>>>

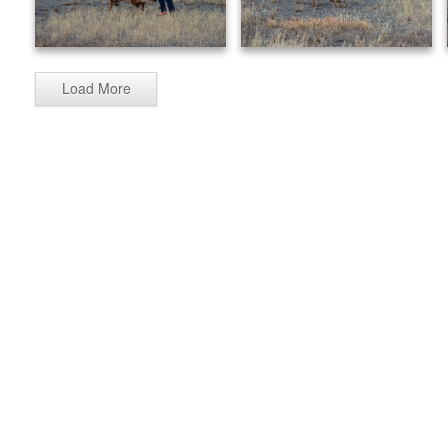
Load More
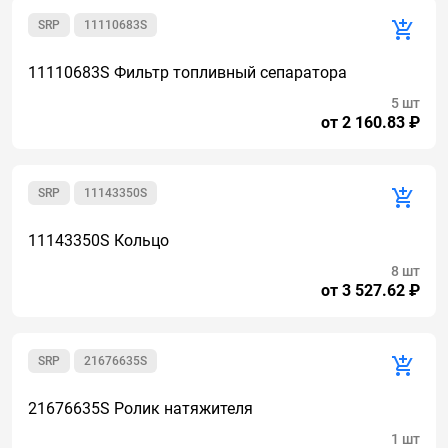
SRP
11110683S
11110683S Фильтр топливный сепаратора
5 шт
от 2 160.83 ₽
SRP
11143350S
11143350S Кольцо
8 шт
от 3 527.62 ₽
SRP
21676635S
21676635S Ролик натяжителя
1 шт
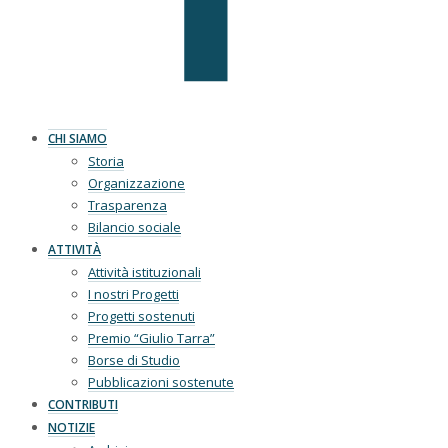
CHI SIAMO
Storia
Organizzazione
Trasparenza
Bilancio sociale
ATTIVITÀ
Attività istituzionali
I nostri Progetti
Progetti sostenuti
Premio “Giulio Tarra”
Borse di Studio
Pubblicazioni sostenute
CONTRIBUTI
NOTIZIE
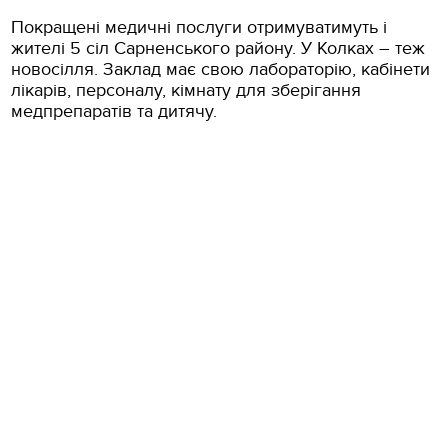
Покращені медичні послуги отримуватимуть і
жителі 5 сіл Сарненського району. У Колках – теж
новосілля. Заклад має свою лабораторію, кабінети
лікарів, персоналу, кімнату для зберігання
медпрепаратів та дитячу.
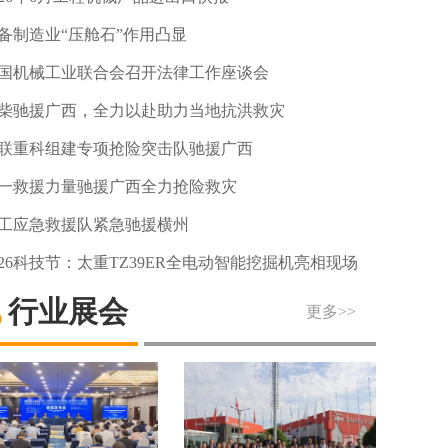
备制造业“压舱石”作用凸显
国机械工业联合会召开法律工作座谈会
柴驰援广西，全力以赴助力当地抗洪救灾
联重科组建专项抢险突击队驰援广西
一救援力量驰援广西全力抢险救灾
工应急救援队紧急驰援横州
026科技节：太重TZ39ER全电动智能挖掘机亮相现场
行业展会
更多>>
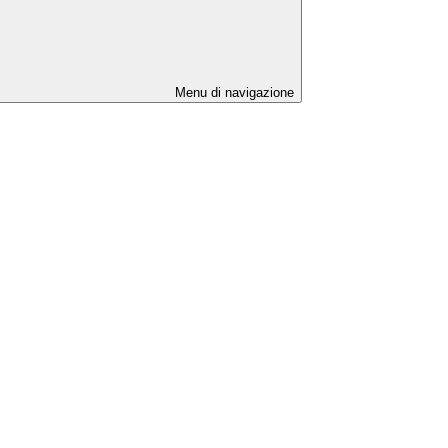
Menu di navigazione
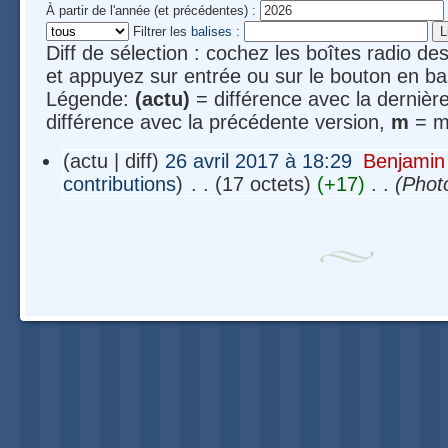
À partir de l'année (et précédentes) :
Filtrer les
balises
:
Diff de sélection : cochez les boîtes radio d
et appuyez sur entrée ou sur le bouton en ba
Légende:
(actu)
= différence avec la dernièr
différence avec la précédente version,
m
= mo
(actu | diff)
26 avril 2017 à 18:29
‎
Benjamin
contributions
)
‎
. .
(17 octets)
(+17)
‎
. .
(Phot
Navigation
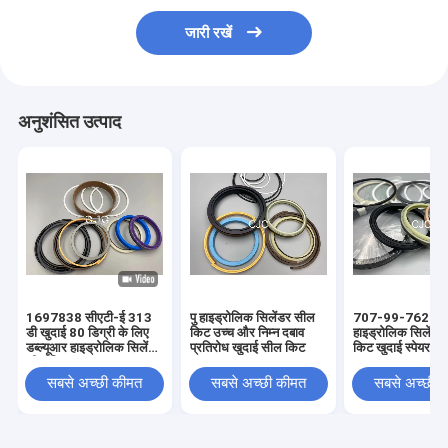
जारी रखें
अनुशंसित उत्पाद
1697838 सीएटी-ई 313
पु हाइड्रोलिक सिलेंडर सील
707-99-76260
डी खुदाई 80 डिग्री के लिए
किट उच्च और निम्न दबाव
हाइड्रोलिक सिलेंड
डब्ल्यूआर हाइड्रोलिक सिलेंडर
प्रतिरोध खुदाई सील किट
किट खुदाई स्पेयर पार्
सील किट
सबसे अच्छी कीमत
सबसे अच्छी कीमत
सबसे अच्छी 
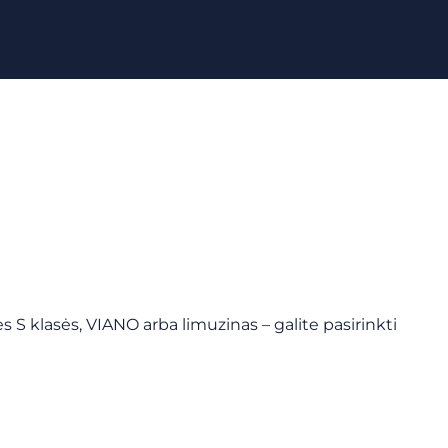
des S klasės, VIANO arba limuzinas – galite pasirinkti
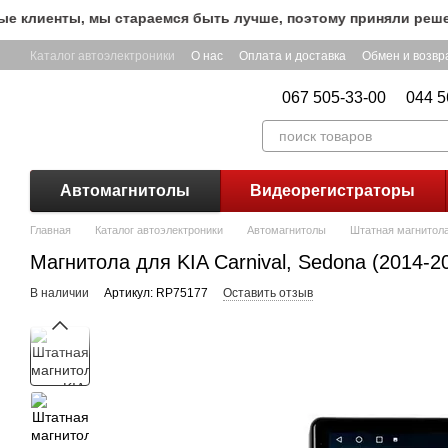
Перейти к основному контенту
лиенты, мы стараемся быть лучше, поэтому приняли решение 
Каталог автоэлектроники
О нас
Оплата и доставка
Обмен и возвр
067 505-33-00
044 5
Автомагнитолы
Видеорегистраторы
Главная
Каталог автоэлектроники
Автомагнитолы
Штатная магнитола 
Магнитола для KIA Carnival, Sedona (2014-2
В наличии
Артикул: RP75177
Оставить отзыв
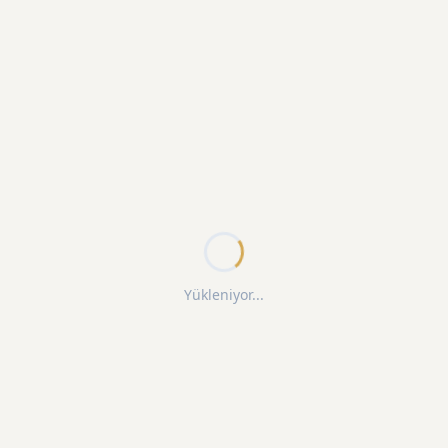
Yükleniyor...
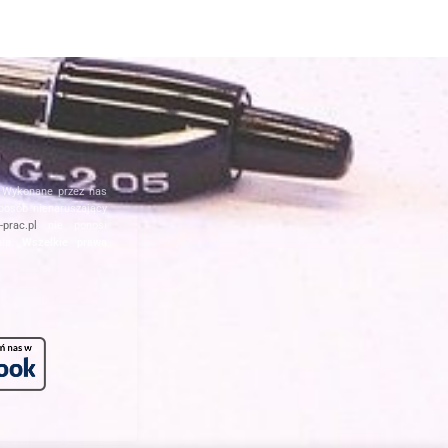
. Wykonane przez nas
posób nienaruszający
prac.pl
nie ponosi
nia.
Wszelkie prawa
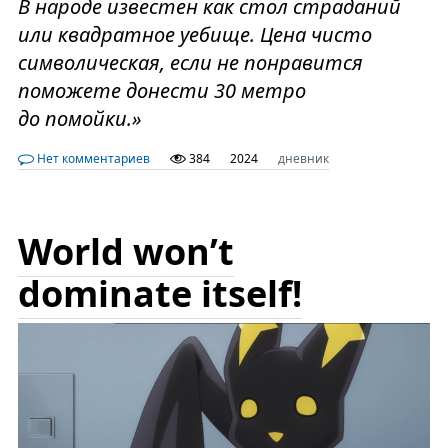
В народе известен как стол страданий
или квадратное уебище. Цена чисто
символическая, если не понравится
поможете донести 30 метро
до помойки.»
Нет комментариев
384
2024
дневник
World won’t
dominate itself!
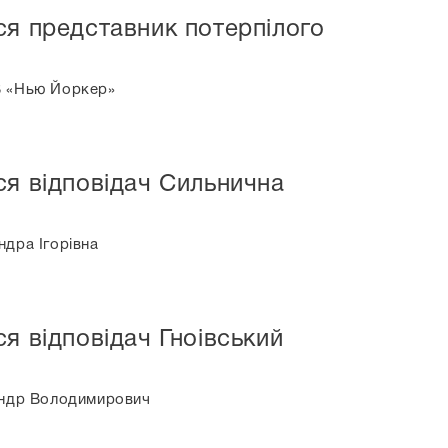
ся представник потерпілого
В «Нью Йоркер»
ся відповідач Сильнична
ндра Ігорівна
я відповідач Гноівський
сандр Володимирович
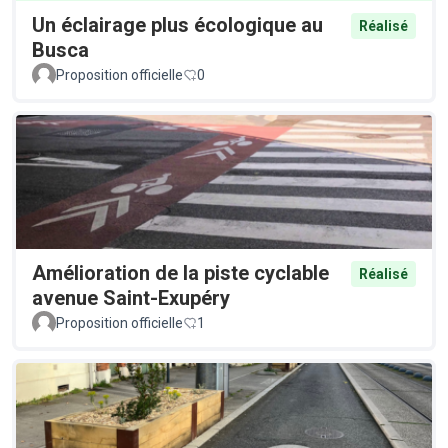
Un éclairage plus écologique au
Réalisé
Busca
Proposition officielle
0
Amélioration de la piste cyclable
Réalisé
avenue Saint-Exupéry
Proposition officielle
1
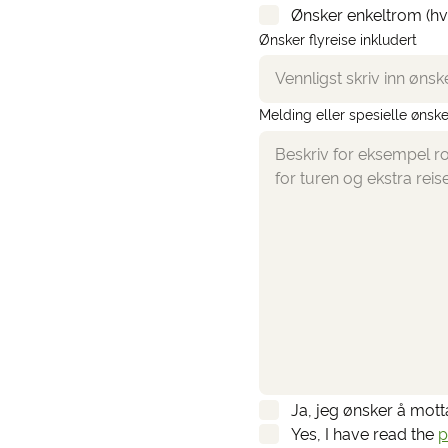
Ønsker enkeltrom (hv
Ønsker flyreise inkludert
Melding eller spesielle ønske
Ja, jeg ønsker å mot
Yes, I have read the
p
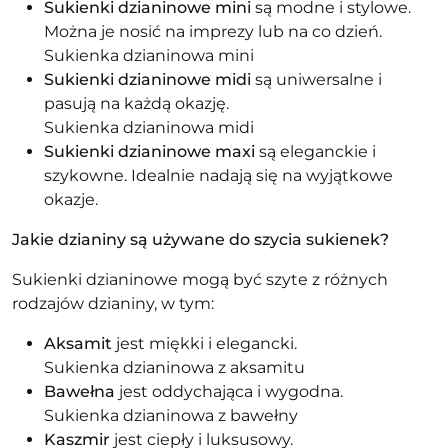
Sukienki dzianinowe mini
są modne i stylowe.
Można je nosić na imprezy lub na co dzień.
Sukienka dzianinowa mini
Sukienki dzianinowe midi
są uniwersalne i
pasują na każdą okazję.
Sukienka dzianinowa midi
Sukienki dzianinowe maxi
są eleganckie i
szykowne. Idealnie nadają się na wyjątkowe
okazje.
Jakie dzianiny są używane do szycia sukienek?
Sukienki dzianinowe mogą być szyte z różnych
rodzajów dzianiny, w tym:
Aksamit
jest miękki i elegancki.
Sukienka dzianinowa z aksamitu
Bawełna
jest oddychająca i wygodna.
Sukienka dzianinowa z bawełny
Kaszmir
jest ciepły i luksusowy.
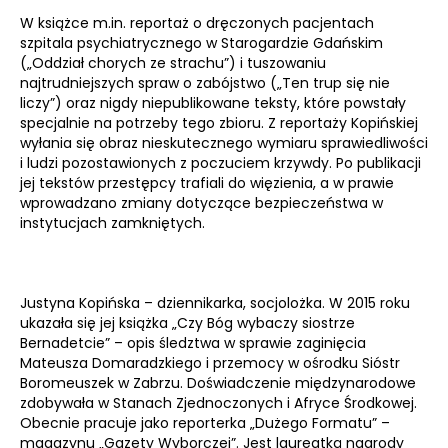
W książce m.in. reportaż o dręczonych pacjentach
szpitala psychiatrycznego w Starogardzie Gdańskim
(„Oddział chorych ze strachu”) i tuszowaniu
najtrudniejszych spraw o zabójstwo („Ten trup się nie
liczy”) oraz nigdy niepublikowane teksty, które powstały
specjalnie na potrzeby tego zbioru. Z reportaży Kopińskiej
wyłania się obraz nieskutecznego wymiaru sprawiedliwości
i ludzi pozostawionych z poczuciem krzywdy. Po publikacji
jej tekstów przestępcy trafiali do więzienia, a w prawie
wprowadzano zmiany dotyczące bezpieczeństwa w
instytucjach zamkniętych.
Justyna Kopińska – dziennikarka, socjolożka. W 2015 roku
ukazała się jej książka „Czy Bóg wybaczy siostrze
Bernadetcie” – opis śledztwa w sprawie zaginięcia
Mateusza Domaradzkiego i przemocy w ośrodku Sióstr
Boromeuszek w Zabrzu. Doświadczenie międzynarodowe
zdobywała w Stanach Zjednoczonych i Afryce Środkowej.
Obecnie pracuje jako reporterka „Dużego Formatu” –
magazynu „Gazety Wyborczej”. Jest laureatką nagrody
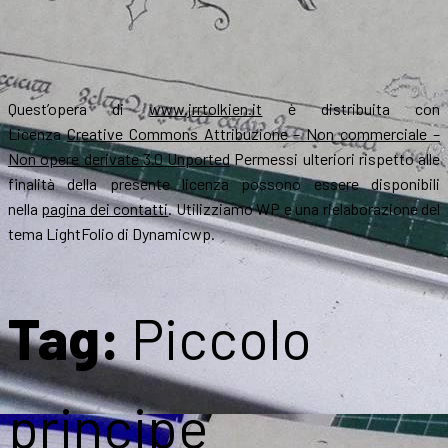
Quest’opera di
www.jrrtolkien.it
è distribuita con
Licenza
Creative Commons Attribuzione – Non commerciale –
Non opere derivate 3.0 Unported
Permessi ulteriori rispetto alle
finalità della presente licenza possono essere disponibili
nella
pagina dei contatti
. Utilizziamo WP e una rielaborazione del
tema LightFolio di Dynamicwp.
Tag:
Piccolo
principe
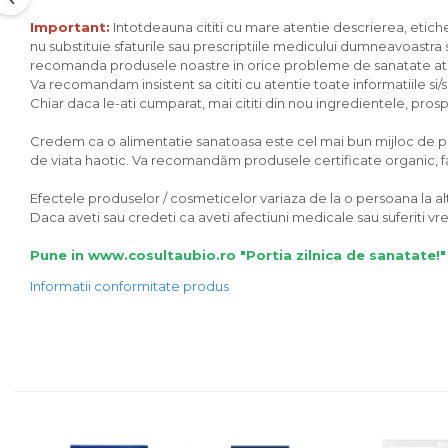
Unt, alternativa unt
Important:
Intotdeauna cititi cu mare atentie descrierea, eticheta
nu substituie sfaturile sau prescriptiile medicului dumneavoastra sa
Paine bio
recomanda produsele noastre in orice probleme de sanatate ati av
Paste
Va recomandam insistent sa cititi cu atentie toate informatiile si
Terci bio
Chiar daca le-ati cumparat, mai cititi din nou ingredientele, prospec
Dulciuri
Credem ca o alimentatie sanatoasa este cel mai bun mijloc de preve
Ciocolata
de viata haotic. Va recomandăm produsele certificate organic, fara
Dulceturi, gemuri, compoturi
Efectele produselor / cosmeticelor variaza de la o persoana la alta
Creme
Daca aveti sau credeti ca aveti afectiuni medicale sau suferiti 
Bomboane, Caramele si Jeleuri
Pune in www.cosultaubio.ro "Portia zilnica de sanatate!"
Biscuiti si napolitane
Informatii conformitate produs
Inghetata
Zahar si indulcitori
Batoane
Dulciuri bio
Guma de mestecat bio
Snacksuri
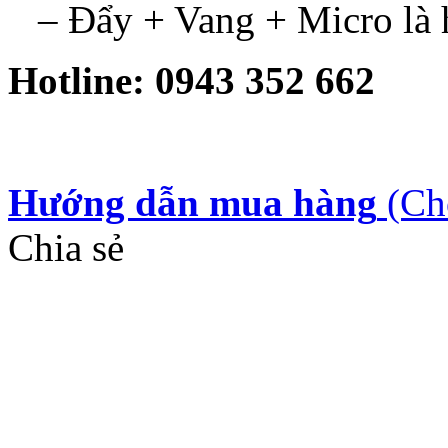
– Đẩy + Vang + Micro là
Hotline: 0943 352 662
Hướng dẫn mua hàng
(Ch
Chia sẻ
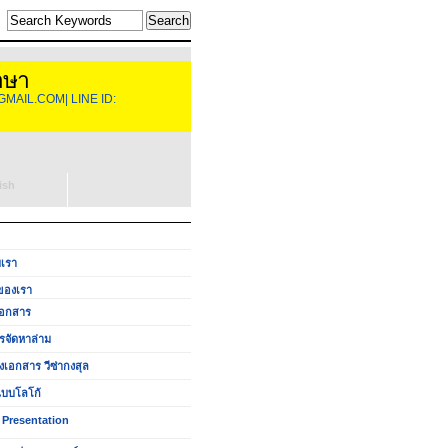
าษา
GMAIL.COM| LINE ID:
ish
บเรา
ของเรา
อกสาร
รจัดหาล่าม
งเอกสาร วีซ่ากงสุล
บบโลโก้
 Presentation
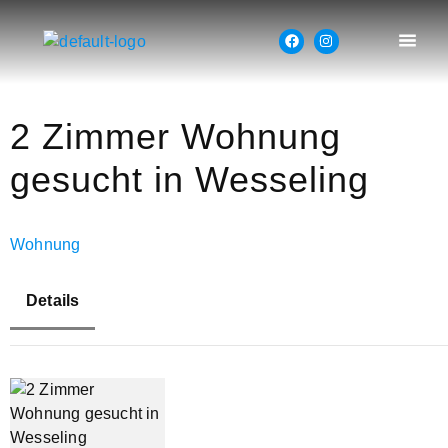
2 Zimmer Wohnung
gesucht in Wesseling
Wohnung
Details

<<<

## What the exercise asks:
All of the data above is to be repeated exactly, with the pictures left out.

## Written answer:
Load More
SRP
11110683S
11110683S Фильтр топливный сепаратора
5 шт
от 2 160.83 ₽
SRP
11143350S
11143350S Кольцо
8 шт
от 3 527.62 ₽
SRP
21676635S
21676635S Ролик натяжителя
1 шт
CHI SIAMO
Storia
Organizzazione
Trasparenza
Bilancio sociale
ATTIVITÀ
Attività istituzionali
I nostri Progetti
Progetti sostenuti
Premio “Giulio Tarra”
Borse di Studio
Pubblicazioni sostenute
CONTRIBUTI
NOTIZIE
Покращені медичні послуги отримуватимуть і
жителі 5 сіл Сарненського району. У Колках – теж
новосілля. Заклад має свою лабораторію, кабінети
лікарів, персоналу, кімнату для зберігання
медпрепаратів та дитячу.
备制造业“压舱石”作用凸显
国机械工业联合会召开法律工作座谈会
柴驰援广西，全力以赴助力当地抗洪救灾
联重科组建专项抢险突击队驰援广西
一救援力量驰援广西全力抢险救灾
工应急救援队紧急驰援横州
026科技节：太重TZ39ER全电动智能挖掘机亮相现场
行业展会
更多>>
Menu di navigazione
À partir de l'année (et précédentes) :
Filtrer les
balises
:
Diff de sélection : cochez les boîtes radio d
et appuyez sur entrée ou sur le bouton en ba
Légende:
(actu)
= différence avec la dernièr
différence avec la précédente version,
m
= mo
(actu | diff)
26 avril 2017 à 18:29
‎
Benjamin
contributions
)
‎
. .
(17 octets)
(+17)
‎
. .
(Phot
Navigation
जारी रखें
अनुशंसित उत्पाद
1697838 सीएटी-ई 313
पु हाइड्रोलिक सिलेंडर सील
707-99-76260
डी खुदाई 80 डिग्री के लिए
किट उच्च और निम्न दबाव
हाइड्रोलिक सिलेंड
डब्ल्यूआर हाइड्रोलिक सिलेंडर
प्रतिरोध खुदाई सील किट
किट खुदाई स्पेयर पार्
सील किट
सबसे अच्छी कीमत
सबसे अच्छी कीमत
सबसे अच्छी 
des S klasės, VIANO arba limuzinas – galite pasirinkti
Перейти к основному контенту
лиенты, мы стараемся быть лучше, поэтому приняли решение 
Каталог автоэлектроники
О нас
Оплата и доставка
Обмен и возвр
067 505-33-00
044 5
Автомагнитолы
Видеорегистраторы
Главная
Каталог автоэлектроники
Автомагнитолы
Штатная магнитола 
Магнитола для KIA Carnival, Sedona (2014-2
В наличии
Артикул: RP75177
Оставить отзыв
Yükleniyor...
. Wykonane przez nas
posób nienaruszający
prac.pl
nie ponosi
nia.
Wszelkie prawa
В народе известен как стол страданий
или квадратное уебище. Цена чисто
символическая, если не понравится
поможете донести 30 метро
до помойки.»
Нет комментариев
384
2024
дневник
World won’t
dominate itself!
ся представник потерпілого
В «Нью Йоркер»
ся відповідач Сильнична
ндра Ігорівна
я відповідач Гноівський
сандр Володимирович
Un éclairage plus écologique au
Réalisé
Busca
Proposition officielle
0
Amélioration de la piste cyclable
Réalisé
avenue Saint-Exupéry
Proposition officielle
1
Ønsker enkeltrom (hv
Ønsker flyreise inkludert
Melding eller spesielle ønske
Ja, jeg ønsker å mot
Yes, I have read the
p
Sukienki dzianinowe mini
są modne i stylowe.
Można je nosić na imprezy lub na co dzień.
Sukienka dzianinowa mini
Sukienki dzianinowe midi
są uniwersalne i
pasują na każdą okazję.
Sukienka dzianinowa midi
Sukienki dzianinowe maxi
są eleganckie i
szykowne. Idealnie nadają się na wyjątkowe
okazje.
Jakie dzianiny są używane do szycia sukienek?
Sukienki dzianinowe mogą być szyte z różnych
rodzajów dzianiny, w tym:
Aksamit
jest miękki i elegancki.
Sukienka dzianinowa z aksamitu
Bawełna
jest oddychająca i wygodna.
Sukienka dzianinowa z bawełny
Kaszmir
jest ciepły i luksusowy.
W książce m.in. reportaż o dręczonych pacjentach
szpitala psychiatrycznego w Starogardzie Gdańskim
(„Oddział chorych ze strachu”) i tuszowaniu
najtrudniejszych spraw o zabójstwo („Ten trup się nie
liczy”) oraz nigdy niepublikowane teksty, które powstały
specjalnie na potrzeby tego zbioru. Z reportaży Kopińskiej
wyłania się obraz nieskutecznego wymiaru sprawiedliwości
i ludzi pozostawionych z poczuciem krzywdy. Po publikacji
jej tekstów przestępcy trafiali do więzienia, a w prawie
wprowadzano zmiany dotyczące bezpieczeństwa w
instytucjach zamkniętych.
Justyna Kopińska – dziennikarka, socjolożka. W 2015 roku
ukazała się jej książka „Czy Bóg wybaczy siostrze
Bernadetcie” – opis śledztwa w sprawie zaginięcia
Mateusza Domaradzkiego i przemocy w ośrodku Sióstr
Boromeuszek w Zabrzu. Doświadczenie międzynarodowe
zdobywała w Stanach Zjednoczonych i Afryce Środkowej.
Obecnie pracuje jako reporterka „Dużego Formatu” –
magazynu „Gazety Wyborczej”. Jest laureatką nagrody
Quest’opera di
www.jrrtolkien.it
è distribuita con
Licenza
Creative Commons Attribuzione – Non commerciale –
Non opere derivate 3.0 Unported
Permessi ulteriori rispetto alle
finalità della presente licenza possono essere disponibili
nella
pagina dei contatti
. Utilizziamo WP e una rielaborazione del
tema LightFolio di Dynamicwp.
Tag:
Piccolo
principe
Unt, alternativa unt
Important:
Intotdeauna cititi cu mare atentie descrierea, eticheta
nu substituie sfaturile sau prescriptiile medicului dumneavoastra sa
Paine bio
recomanda produsele noastre in orice probleme de sanatate ati av
Paste
Va recomandam insistent sa cititi cu atentie toate informatiile si
Terci bio
Chiar daca le-ati cumparat, mai cititi din nou ingredientele, prospec
Dulciuri
Credem ca o alimentatie sanatoasa este cel mai bun mijloc de preve
Ciocolata
de viata haotic. Va recomandăm produsele certificate organic, fara
Dulceturi, gemuri, compoturi
Efectele produselor / cosmeticelor variaza de la o persoana la alta
Creme
Daca aveti sau credeti ca aveti afectiuni medicale sau suferiti 
Bomboane, Caramele si Jeleuri
Pune in www.cosultaubio.ro "Portia zilnica de sanatate!"
Biscuiti si napolitane
Informatii conformitate produs
Inghetata
Zahar si indulcitori
Batoane
Dulciuri bio
Guma de mestecat bio
Snacksuri
– Đẩy + Vang + Micro là
Hotline: 0943 352 662
Hướng dẫn mua hàng
(Ch
Chia sẻ
าษา
GMAIL.COM| LINE ID:
ish
บเรา
ของเรา
อกสาร
รจัดหาล่าม
งเอกสาร วีซ่ากงสุล
บบโลโก้
 Presentation
2 Zimmer Wohnung
gesucht in Wesseling
Wohnung
Details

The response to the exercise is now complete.